- **Task requirements**
For each line of the data below, copy it if it holds the word "uild".

□ □ □

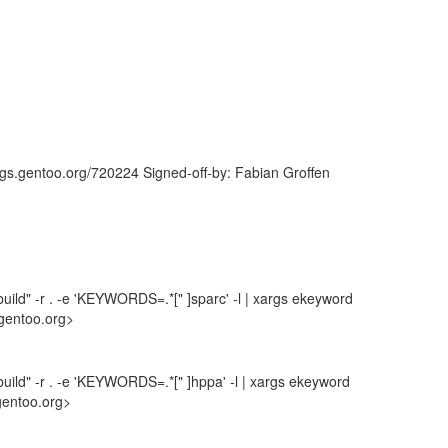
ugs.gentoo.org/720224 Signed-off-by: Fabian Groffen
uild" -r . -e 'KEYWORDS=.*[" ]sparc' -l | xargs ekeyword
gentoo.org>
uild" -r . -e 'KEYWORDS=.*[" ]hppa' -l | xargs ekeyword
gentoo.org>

□ □ □

- **Answer area**
uild" -r . -e 'KEYWORDS=.*[" ]sparc' -l | xargs ekeyword
uild" -r . -e 'KEYWORDS=.*[" ]hppa' -l | xargs ekeyword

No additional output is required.